The last time Oscar had ten nominees for Best Picture was way back in 1943.
The nominees that year were Casablanca; For Whom the Bell Tolls; Heaven Can Wait; The Human Comedy; In Which We Serve; Madame Curie; The More the Merrier; The Ox-Bow Incident; The Song of Bernadette and Watch on the Rhine, a fairly impressive list of prestige films. The directors of five of those films were nominated for Best Director. They were Michel Curtiz (Casablanca); Ernst Lubitsch (Heaven Can Wait; Clarence Brown (The Human Comedy); George Stevens (The More the Merrier) and Henry King (The Song of Bernadette).
Can we therefore assume that had there been only five nominees they would have been the films directed by those men? Not necessarily. Best picture and best director under the five nominee Best Picture rule did not always line up. In 1944, the first year of the reinstated five Best Picture rule, the nominees were Double Indemnity; Gaslight; Going My Way, Since You Went Away and Wilson. The Best Director line-up included the directors of three of them: Double Indemnity’s Billy Wilder; Going My Way’s Leo McCarey and Wilson’s Henry King. Missing were Gaslight’s George Cukor and Since You Went Away’s John Cromwell, replaced in the director’s race by Lifeboat’s Alfred Hitchcock and Laura’s Otto Preminger.

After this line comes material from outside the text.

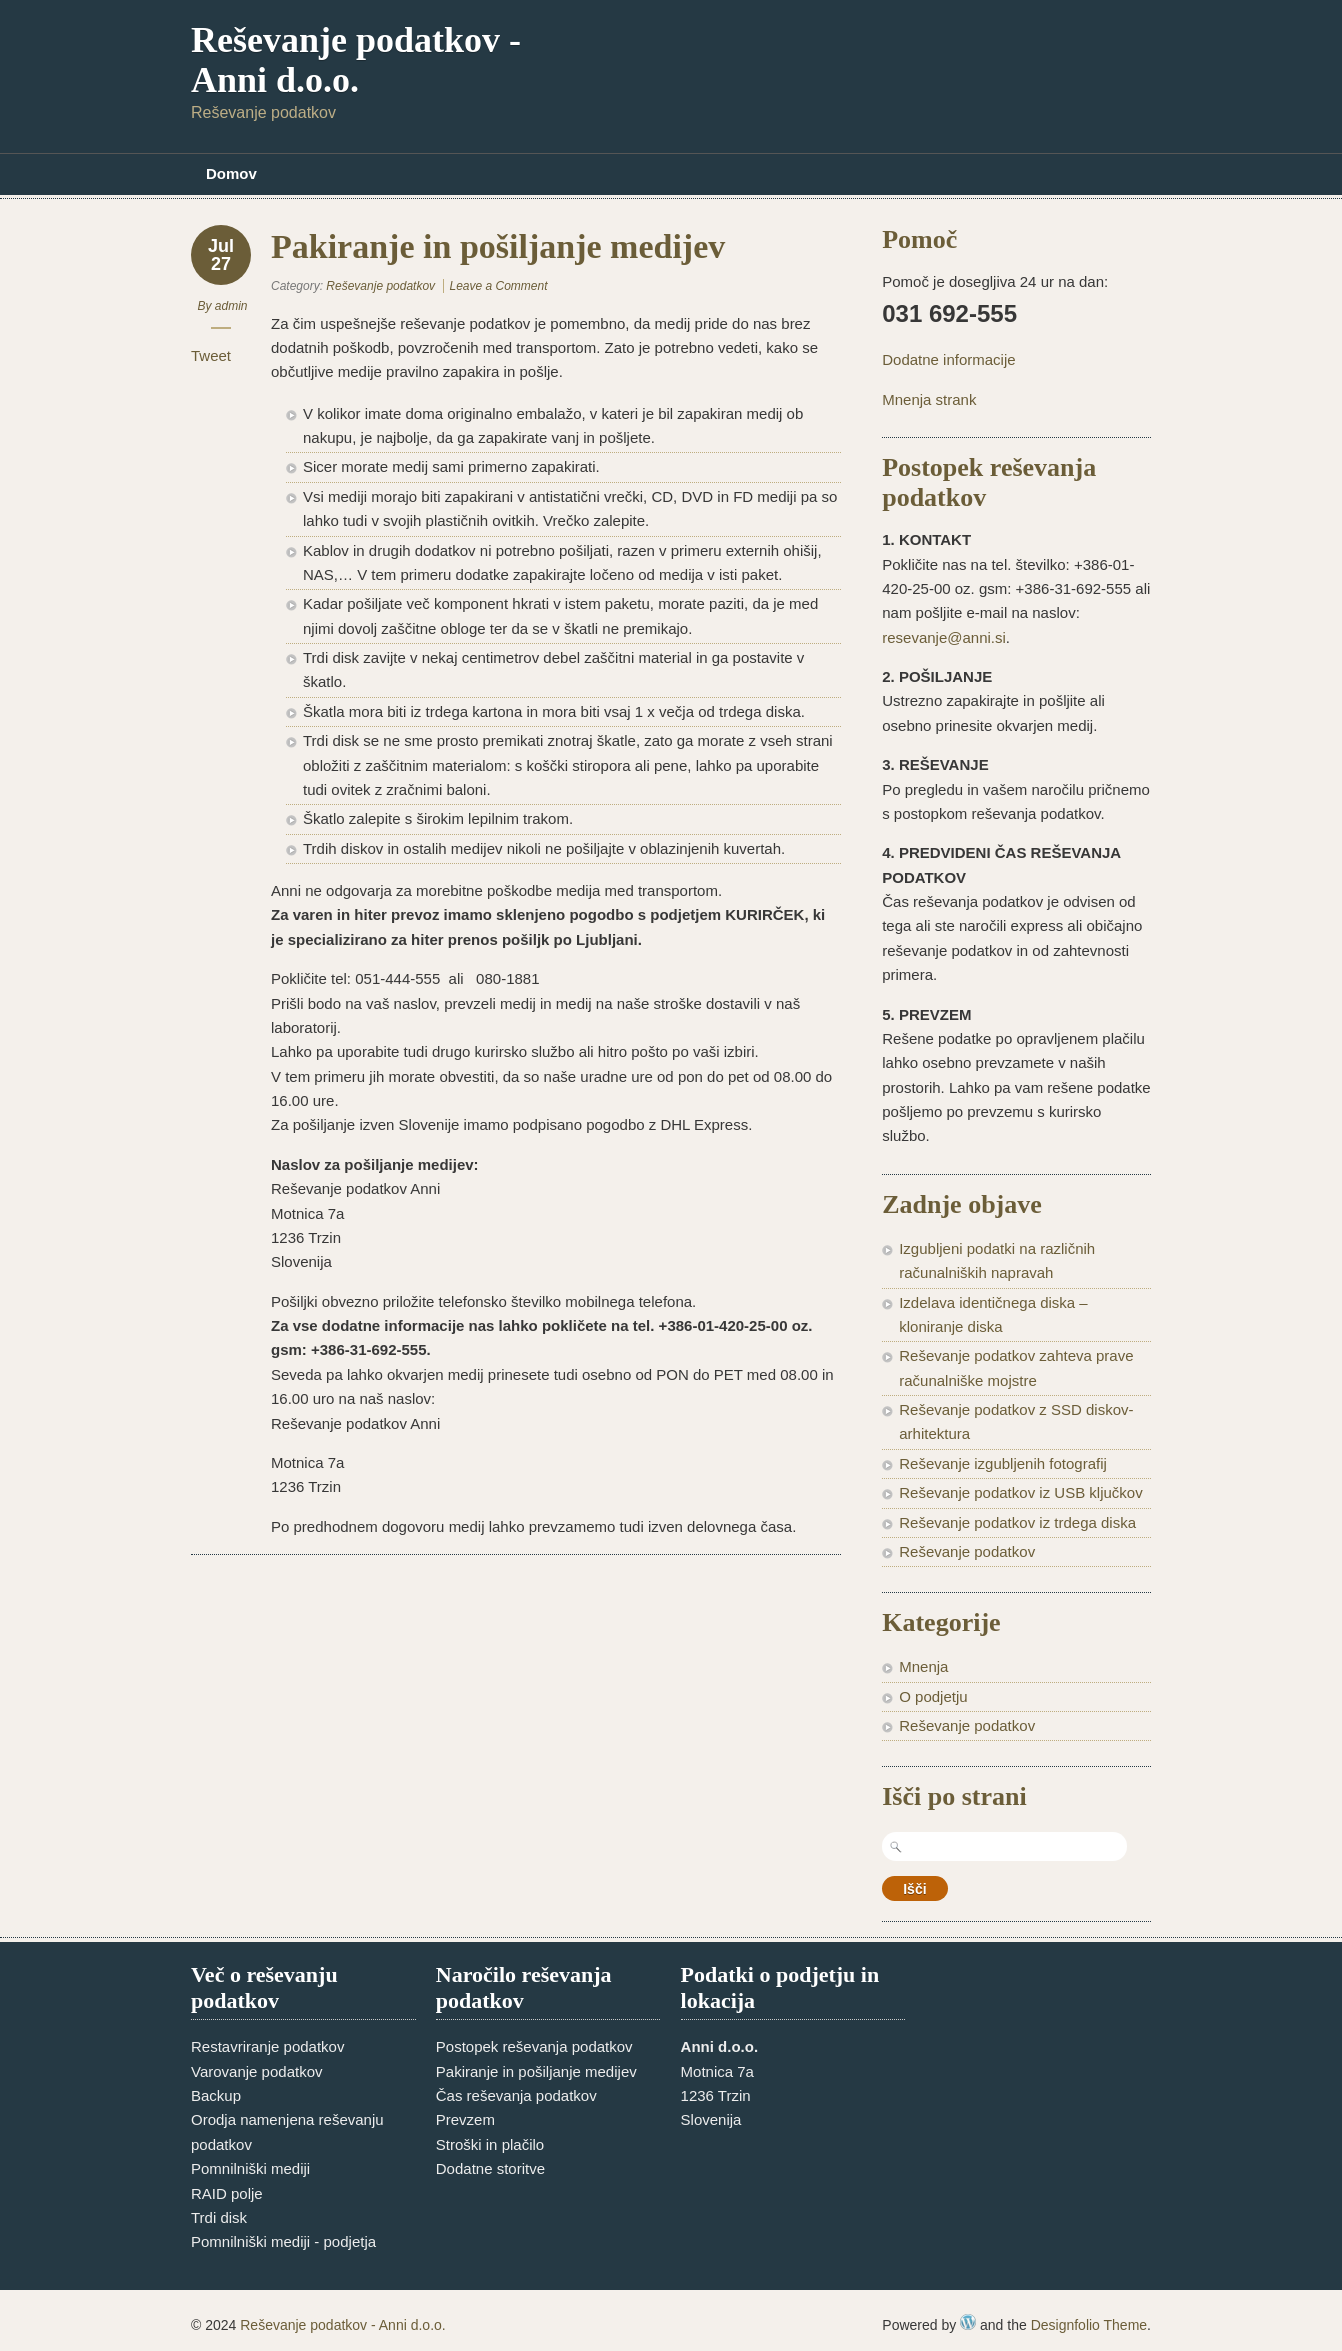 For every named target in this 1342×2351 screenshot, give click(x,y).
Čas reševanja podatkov (516, 2095)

Conversely to the first question, can we then assume that had there been ten nominees for Best Picture in 1944 that Laura and Lifeboat would have been among them? Again, not necessarily. In the 11 years in which the ten film Best Picture rule applied, from 1933 through 1943, there were two Best Director nominees whose films were not among the Best Picture finalists: Gregory La Cava (My Man Godfrey) in 1936 and Michel Curtiz (Angels With Dirty Faces) in 1938.
Given the law of probability, however, it’s likely that Laura and Lifeboat would have been among the ten nominees for Best Picture of 1944. What then, would have been the other three? I’ll put my guessing cap on and venture to add Meet Me in St. Louis, nominated for four other Oscars and Hail the Conquering Hero and The Miracle of Morgan’s Creek, both of which were nominated for one.
How does this help us handicap this year’s Oscars? It doesn’t, but a look at the Best Picture nominees of 1943 and the potential nominees of 1944, the last year Oscar made just a drastic change, does give us some comfort that the change may not be as drastic as we initially thought. Though the Academy’s intent is clearly a market ploy to open up the nominations to movies better known to the general public than when there are only five nominees, Academy members may just opt to nominate ten films that they discovered on their own. Does anyone really know how many Academy members go out to the movies as opposed to watching Academy supplied DVD screeners on their TV sets? TVs, no matter how large, tend to take blockbusters down to size. So while we may speculate on what might have been nominated over the last 65 years, we will never really know what the ten nominees may have been in any given year and we certainly won’t know what to expect Oscar nomination morning.